Southcott: Part of it is account planning – understanding emotional insights around branding. But part of it is also developing strategic tools and a strategic expertise over time. We’ve built a lot more strategists within the agency, and we use tools within our TBWA network that really help us to brand effectively for our clients.

Philp: The responsibility for branding resides first and foremost in strategy. It used to be that strategy was the responsibility of the most senior account people in the agency, and those people were created through a process of apprenticeship. You had four or five levels of account service, and you graduated from one to the next by learning on the job.

When the recession hit at the end of the 1980s, agencies took out layers of account management, but didn’t replace the oral tradition of apprenticeship. Predictably, 10 years on, you have an entire generation of senior people that haven’t gone through that mentoring process.

I think agencies have the skills, but they probably now reside at very senior levels; the only people who can restore that stewardship role are the people that are running the shops. It’s a question of leadership.

What function do client marketers want agencies to play?

Armstrong: What you say to your agency, once you’ve defined your brand and your service delivery is up to standard, is ‘here’s what the brand is and because you’ve been working with us, you understand what you can say about it that would be authentic.’

What you’ve done is created a phone booth for them to do ballet in, and I’ve found that agencies are at their creative best when they’re making authentic messaging. The client, in so many situations today, has given up defining the phone booth. Clients don’t narrow down the objectives for the agency, and because they don’t, the agency has license to go out and ‘be creative,’ as opposed to ‘be creative’ within the confines of the tightly defined brand.

Howard: Labatt needs a great-thinking agency that can help, but isn’t charged with branding. We go hand-in-hand with our agency into strategy, communications objectives and briefing, but those need to be led by the client. We abdicate our responsibility as clients too often.

Staples: Most clients want results out of their agency. They want to see an immediate spike in sales. What we try to make them understand is that the best way to get those results is not by merely putting some ads on the air. The best way to truly spike sales over the long term is to take a look at how the advertising works with everything else.

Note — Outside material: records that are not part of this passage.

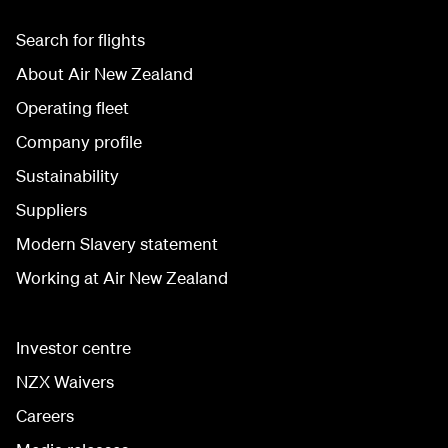
Search for flights
About Air New Zealand
Operating fleet
Company profile
Sustainability
Suppliers
Modern Slavery statement
Working at Air New Zealand
Investor centre
NZX Waivers
Careers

Carrier: I have clients who would say ‘no, the brand is our responsibility.’ But other clients say, ‘I need help from somebody on the outside to come with a fresh perspective to help figure it out.’ From a business perspective, you get the benefit of a closer and stronger association with the client. From a purely professional perspective, it’s more interesting for any practitioner to say, ‘I’m being asked to help them impact the total brand, not only the messaging part.’

Southcott: What we’re finding is that clients really want the agency involved in branding. It’s at least as, if not more, important than the creative services we provide. We do this for all of our clients at different levels.

Palmer: When you find a great client, they want to partner with you, they don’t want you to be just an idle person who sits on the side and takes instruction.